Fred Keller, founder and CEO of Cascade Engineering, and John Padilla, COO of Ford Motor Co., sit on the national council with 11 other manufacturing leaders from across the industry.
At its first meeting, the council formed three subcommittees to tackle the industry’s most pressing issues. A work-force subcommittee is currently concentrating on the cost of health care “because it has become the Achilles heel in manufacturing,” Keller said. A subcommittee on competitiveness is focusing on tort reform, and a subcommittee on international trade is looking at market access issues. The subcommittees presented their initial findings and recommendations to the national council in September. The council meets again in February.
“We feel like there’s been some progress made and that we’ve reached a point where we have a good voice in Washington,” Keller remarked.
In addition, there’s the West Michigan Manufacturing Council at the local level and the Advanced Manufacturers Council at the state level, both of which enable members to learn best practices from each other and spur each other on to make continuous improvements.
The new national council offers similar but expanded opportunities, Keller said.
Congressman Vern Ehlers, R-Grand Rapids, has weighed in on the side of manufacturing, too, as author of the Manufacturing Technology Competitiveness Act, a bill intended to foster innovation in American manufacturing sciences.
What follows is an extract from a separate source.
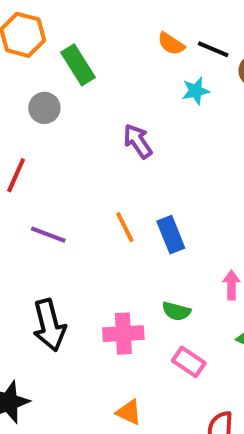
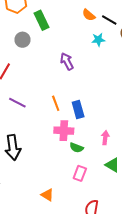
pink cross: (123, 334) -> (64, 131), moved
pink rectangle: (189, 362) -> (80, 173), turned 70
The bill was reintroduced to the House when Congress reconvened earlier this month, according to Ehlers’ Press Secretary Jon Brandt.
As Ehlers has explained it, the jobs of the future are going to require an understanding of the basic principles of math and science and what the country needs is a national strategy of innovation. That, he has said, can only be created with increased investment in and greater concentration on science, math, engineering and technology education both in schools and the workplace, he said.